The pros and cons of any kind of PA system depends on what you are using it for (just Punch or Punch and 'other entertainment') and how you intend to use it. The disadvantage of many kind of 'combo' systems for Punch is that the controls will often be on the same side that the integral speaker is facing.

I've always stuck to a system made up of 'separartes', a small two channel amp for music and voice, and a simple horn speaker, 12v sealed lead-acid powered.

The advantages are, relatively cheap and very compact, Punch's voice carries very well. The disadvantages, music doesn't sound as good, but that's OK as the listener can't compare it with anything else, and it's pretty basic music anyway. Only disadvantage is lack of power at 12w, but fortunately this is rarely a problem.

I've seen the Fender Amp Can in use and it from memory it seemed bomb-proof, great for buskers etc, but the controls are again on the speaker, and it's very heavy, so wouldn't mount up high for Punch use.

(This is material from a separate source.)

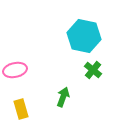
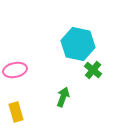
cyan hexagon: moved 6 px left, 8 px down
yellow rectangle: moved 5 px left, 3 px down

There's info on PA on Punch Tips from a while back.

Interestingly these days if you know what you are after and start 'shopping around' on the web, you will see that prices can vary widely.

The amp I use an 'Adastra 12w 2 channel vehicle amplifier' is still available at Henrys for £39.95 inc VAT, then I found it at av-sonix at £33.95 inc VAT, but then at lifemusic for £49.95 inc VAT, quite big variations!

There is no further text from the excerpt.